_INPUT MATERIAL_
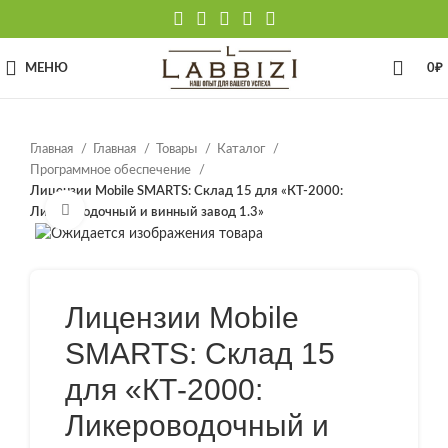
МЕНЮ
0
₽
Главная
Главная
Товары
Каталог
Программное обеспечение
Лицензии Mobile SMARTS: Склад 15 для «КТ-2000:
Нажмите, чтобы увеличить
Ликероводочный и винный завод 1.3»
Лицензии Mobile
SMARTS: Склад 15
для «КТ-2000:
Ликероводочный и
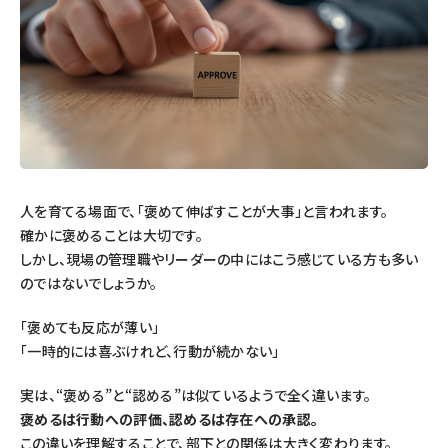
人を育てる場面で、「褒めて伸ばすことが大事」と言われます。
確かに褒めることは大切です。
しかし、現場の管理職やリーダーの中にはこう感じている方も多い
のではないでしょうか。
「褒めても反応が薄い」
「一時的には喜ぶけれど、行動が続かない」
実は、“褒める”と“認める”は似ているようで全く違います。
褒めるは行動への評価、認めるは存在への承認。
この違いを理解することで、部下との関係は大きく変わります。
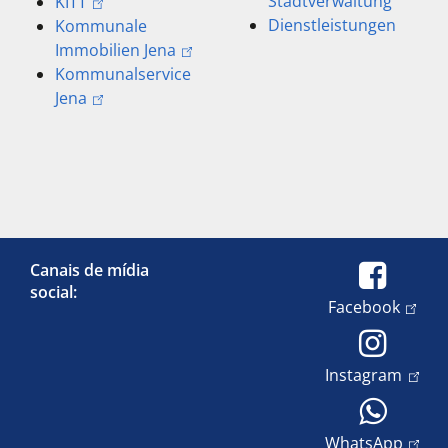
Stadtverwaltung
KITT
Dienstleistungen
Kommunale
Immobilien Jena
Kommunalservice
Jena
Canais de mídia
social:
Facebook
Instagram
WhatsApp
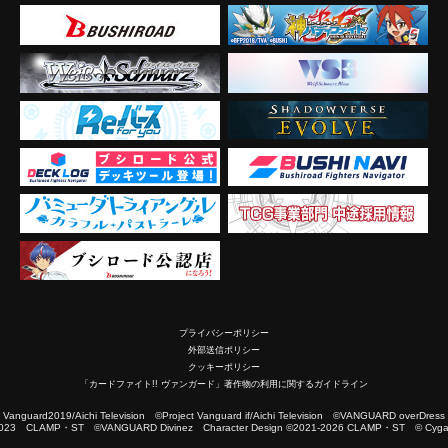
プライバシーポリシー
外部送信ポリシー
クッキーポリシー
「カードファイト!! ヴァンガード」著作物の利用に関するガイドライン
2019/Aichi Television ©Project Vanguard if/Aichi Television ©VANGUARD overDress
023 CLAMP・ST ©VANGUARD Divinez Character Design ©2021-2026 CLAMP・ST © Cygam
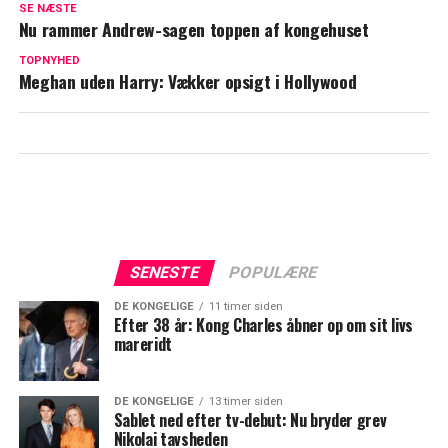
SE NÆSTE
Nu rammer Andrew-sagen toppen af kongehuset
William og Kate: Sådan snakker vi med
børnene om kræften
TOPNYHED
Meghan uden Harry: Vækker opsigt i Hollywood
SENESTE
POPULÆRE
DE KONGELIGE
11 timer siden
Efter 38 år: Kong Charles åbner op om sit livs
mareridt
DE KONGELIGE
13 timer siden
Sablet ned efter tv-debut: Nu bryder grev
Nikolai tavsheden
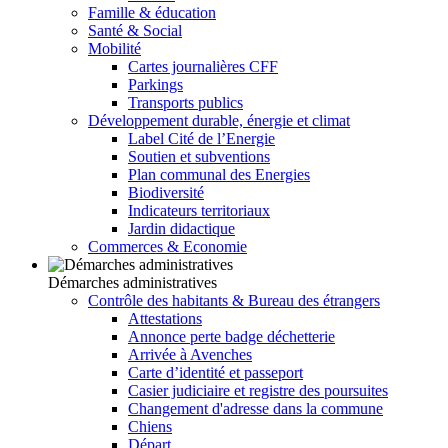
Famille & éducation
Santé & Social
Mobilité
Cartes journalières CFF
Parkings
Transports publics
Développement durable, énergie et climat
Label Cité de l’Energie
Soutien et subventions
Plan communal des Energies
Biodiversité
Indicateurs territoriaux
Jardin didactique
Commerces & Economie
Démarches administratives
Contrôle des habitants & Bureau des étrangers
Attestations
Annonce perte badge déchetterie
Arrivée à Avenches
Carte d’identité et passeport
Casier judiciaire et registre des poursuites
Changement d'adresse dans la commune
Chiens
Départ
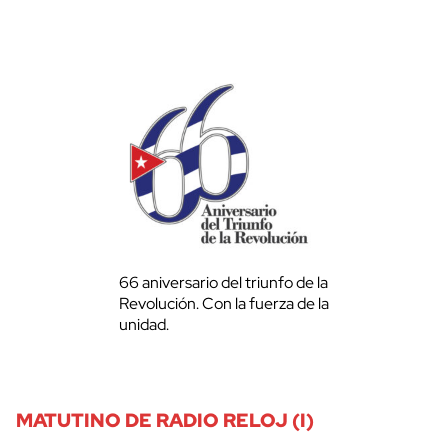
66 aniversario del triunfo de la
Revolución. Con la fuerza de la
unidad.
MATUTINO DE RADIO RELOJ (I)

_ASSIGNMENT_
Gather from the records above every line containing the string "Mobile".

_RESPONSE TO THIS TASK_
Лицензии Mobile SMARTS: Склад 15 для «КТ-2000:
Лицензии Mobile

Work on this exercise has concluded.